Demei's View - Wine Communication from a Chinese Winemaker

For a very long time, I lived in a binary-thinking society where everything tended to be judged as either right or wrong (even until today). But my passion for wine brought me a much wider world—after all, wine isn't either red or white; it can also show an in-between pinkish colour.

Recently I had several fruitful discussions with my friends about the definition of science, non-science and pseudoscience. Fortunately, though I’m from a comparatively conservative-thinking environment, thanks to some knowledge and understanding of wine, I was able to understand such obscure discussions as this one. If wine hadn’t been the centre of the conversation, I wouldn’t have been able to join in, let alone express my own opinions. It was wine that gave me the courage to speak up.

The science and non-science in wine

Image credit Domaine Leroy

My thoughts on this topic were first triggered by encountering biodynamic winemaking. I'd heard about this method of winemaking long before I'd had the chance to see it myself more than ten years ago, when I visited Domaine Leroy in Burgundy. Although I had questions during the visit, I didn’t dare to ask them, since this is such a prestigious estate and I didn’t want to upset anyone. But five or six years later, when I was visiting some biodynamic wineries in the Loire Valley, more questions arose in my mind. Thankfully I stayed there long enough to have a discussion, and it was then that I started to notice some non-scientific elements in the world of wine.

If what we learn from universities—such as selecting pure cultured yeast, preventing the outburst of unwanted bacteria, controlling fermentation temperature and avoiding over-oxidation—can be described as scientific, then the theory of biodynamic winemaking should, fundamentally, fall into the realm of non-scientific.

I might have upset a few loyal supporters of biodynamic winemaking by saying this out loud. But hear me out. If you believe in the theories of biodynamic winemaking, you should have, more than anyone, an open mind towards various opinions.

Image: Italy Piedmont Castello di Tassarolo
biodynamic vineyards

As a matter of fact, my understanding of biodynamic winemaking made me realise that non-scientific isn't a negative term at all.

It can indicate things in the same cultural system as science, but that don't use a scientific method as a basis for observation (like religion, philosophy and art), and things that exist in an entirely different cultural system from that of science, and that similarly don't use a scientific approach as a basis for observation (such as Taoism, Confucianism and traditional Chinese medicine).

Like scientific, non-scientific also has its place in human society. Currently science itself is not sufficient to explain all natural phenomena, it’s perfectly justifiable for people to sometimes turn to non-scientific perspective to observe the world.

Such understanding was formed when I was listening to a report presented by a Swiss researcher devoted to the study of biodynamic winemaking. During the Q&A session afterwards, someone asked, ‘will wines made using biodynamic methods achieve a better result in blind tasting?’

'There's no point comparing the blind tasting results of biodynamic wines to that of wines made from traditional methods,' I responded. A heated debate ensued. Unfortunately due to limited time and my own understanding on this matter, by then, I wasn’t able to clearly state my view during the discussion.

Wine is indeed a paradoxical natural substance, which is difficult to comprehend simply through a scientific perspective and method.

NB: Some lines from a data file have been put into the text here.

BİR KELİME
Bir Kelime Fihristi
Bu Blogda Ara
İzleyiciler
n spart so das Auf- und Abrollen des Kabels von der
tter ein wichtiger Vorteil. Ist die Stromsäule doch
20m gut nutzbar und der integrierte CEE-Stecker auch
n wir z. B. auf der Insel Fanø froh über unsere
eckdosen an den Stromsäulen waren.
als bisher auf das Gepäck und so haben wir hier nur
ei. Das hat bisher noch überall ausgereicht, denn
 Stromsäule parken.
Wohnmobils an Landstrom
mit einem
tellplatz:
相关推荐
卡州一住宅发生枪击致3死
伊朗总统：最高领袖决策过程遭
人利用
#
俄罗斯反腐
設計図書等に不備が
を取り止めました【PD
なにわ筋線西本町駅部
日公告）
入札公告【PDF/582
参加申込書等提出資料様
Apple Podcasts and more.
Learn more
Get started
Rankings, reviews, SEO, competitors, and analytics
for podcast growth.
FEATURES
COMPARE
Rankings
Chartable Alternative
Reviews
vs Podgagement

For example, we know counterfeit wines are troubling consumers, especially those from immature markets. As a result some researchers are trying to invent a machine to identify the region, vintage and variety of a wine to authenticate its origin. This is a typical example of using science to explain a matter within the realm of non-science. For me, such research seems to be pointing in completely the wrong direction. Machines can indeed identify specific elements in wine, but the components in wine are in fact dynamic, and constantly evolving.

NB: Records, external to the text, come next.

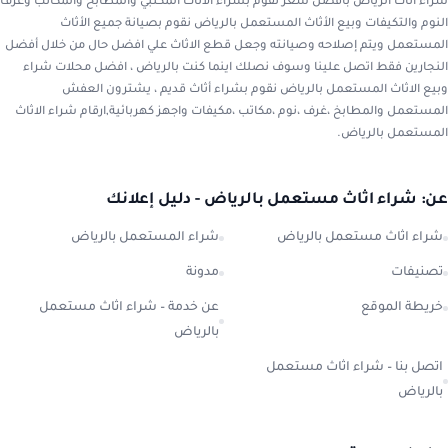
شراء اثاث الرياض بأفضل سعر نقوم بشراء الاثاث المكتبي والمطابخ والمكاتب وغرف
النوم والتكيفات وبيع الأثاث المستعمل بالرياض نقوم بصيانة جميع الأثاث
المستعمل ويتم إصلاحه وصيانته وجعل قطع الاثاث علي افضل حال من خلال أفضل
النجارين فقط اتصل علينا وسوف نصلك اينما كنت بالرياض ، افضل محلات شراء
وبيع الاثاث المستعمل بالرياض نقوم بشراء أثاث قديم ، يشترون العفش
المستعمل والمطابخ ،غرف ،نوم ،مكاتب ،مكيفات واجهز كهربائية,ارقام شراء الاثاث
المستعمل بالرياض.
عن: شراء اثاث مستعمل بالرياض - دليل إعلانك
شراء اثاث مستعمل بالرياض
شراء المستعمل بالرياض
تصنيفات
مدونة
خريطة الموقع
عن خدمة – شراء اثاث مستعمل
بالرياض
اتصل بنا – شراء اثاث مستعمل
بالرياض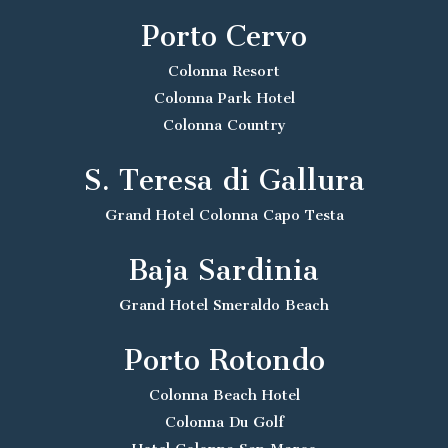
Porto Cervo
Colonna Resort
Colonna Park Hotel
Colonna Country
S. Teresa di Gallura
Grand Hotel Colonna Capo Testa
Baja Sardinia
Grand Hotel Smeraldo Beach
Porto Rotondo
Colonna Beach Hotel
Colonna Du Golf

Fortunately, when the French first established the AOC system, technology wasn’t as developed as today, so they had no choice but to regulate wine production through process control. Eventually, this proved successful.

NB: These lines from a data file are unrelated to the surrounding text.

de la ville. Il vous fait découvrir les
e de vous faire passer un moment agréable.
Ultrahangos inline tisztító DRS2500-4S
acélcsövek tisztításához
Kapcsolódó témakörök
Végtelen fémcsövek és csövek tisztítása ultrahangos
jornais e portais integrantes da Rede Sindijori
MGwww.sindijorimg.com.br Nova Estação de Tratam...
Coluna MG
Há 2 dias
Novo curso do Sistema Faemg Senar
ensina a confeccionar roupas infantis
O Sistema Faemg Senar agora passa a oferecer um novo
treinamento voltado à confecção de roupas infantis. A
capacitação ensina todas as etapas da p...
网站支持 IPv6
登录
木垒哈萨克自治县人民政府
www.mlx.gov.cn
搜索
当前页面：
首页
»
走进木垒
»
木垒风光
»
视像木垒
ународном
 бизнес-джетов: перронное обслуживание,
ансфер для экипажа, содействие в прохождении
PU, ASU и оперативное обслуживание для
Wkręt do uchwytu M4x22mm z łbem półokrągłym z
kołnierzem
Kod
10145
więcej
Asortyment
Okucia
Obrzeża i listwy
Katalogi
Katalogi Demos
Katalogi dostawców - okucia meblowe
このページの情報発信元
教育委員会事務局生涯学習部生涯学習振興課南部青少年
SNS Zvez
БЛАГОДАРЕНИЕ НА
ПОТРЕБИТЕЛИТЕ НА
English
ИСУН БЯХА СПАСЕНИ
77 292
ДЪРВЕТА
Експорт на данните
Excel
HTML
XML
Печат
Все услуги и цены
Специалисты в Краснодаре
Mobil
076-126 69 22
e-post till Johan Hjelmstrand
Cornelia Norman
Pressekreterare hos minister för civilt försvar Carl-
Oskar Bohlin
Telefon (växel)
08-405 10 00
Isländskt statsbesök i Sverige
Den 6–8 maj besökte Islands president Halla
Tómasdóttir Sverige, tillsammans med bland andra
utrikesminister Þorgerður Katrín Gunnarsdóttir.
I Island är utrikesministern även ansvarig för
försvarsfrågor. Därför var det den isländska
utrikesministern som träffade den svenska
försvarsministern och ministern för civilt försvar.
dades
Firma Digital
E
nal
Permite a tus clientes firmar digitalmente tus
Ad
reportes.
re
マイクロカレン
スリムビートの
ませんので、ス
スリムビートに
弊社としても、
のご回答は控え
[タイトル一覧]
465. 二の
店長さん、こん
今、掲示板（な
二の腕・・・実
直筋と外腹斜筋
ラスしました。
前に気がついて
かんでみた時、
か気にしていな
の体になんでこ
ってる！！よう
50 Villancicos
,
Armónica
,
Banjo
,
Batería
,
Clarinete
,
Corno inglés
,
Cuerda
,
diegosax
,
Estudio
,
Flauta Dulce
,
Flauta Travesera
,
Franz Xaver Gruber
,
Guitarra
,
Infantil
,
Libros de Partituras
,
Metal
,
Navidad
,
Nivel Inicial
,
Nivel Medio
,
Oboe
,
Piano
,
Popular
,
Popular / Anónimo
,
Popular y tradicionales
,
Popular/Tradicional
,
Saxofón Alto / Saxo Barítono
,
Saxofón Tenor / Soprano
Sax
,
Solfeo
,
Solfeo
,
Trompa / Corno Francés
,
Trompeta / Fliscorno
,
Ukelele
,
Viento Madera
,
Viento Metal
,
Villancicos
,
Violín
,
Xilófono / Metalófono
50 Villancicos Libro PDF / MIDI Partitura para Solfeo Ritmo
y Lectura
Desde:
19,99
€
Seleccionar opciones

The science and pseudoscience in wine

When visiting wineries, I keep on overhearing intense discussions among their technical staff. ‘No that’s not true. I did an experiment and the result proves…’

Technical people are very serious about their opinions, so arguments are common - and experiments surely help us to comprehend the unknown, and are necessary when we are developing new techniques. However, when experimental results go against our common perceptions, people tend only to argue about the details of the results, while overlooking how these results were achieved.

Experiment is a scientific approach to observing the world, but it has to take place under certain conditions. Any ‘experiment’ that fails to eliminate all potential interfering factors is not trust-worthy, and any conclusions drawn from such an experiment are no longer scientific, but pseudoscientific.

If you look at the picture above and conclude that ‘vegetables grow better in First Growth wooden boxes than Second Growths boxes’, then you have a textbook example of pseudoscience.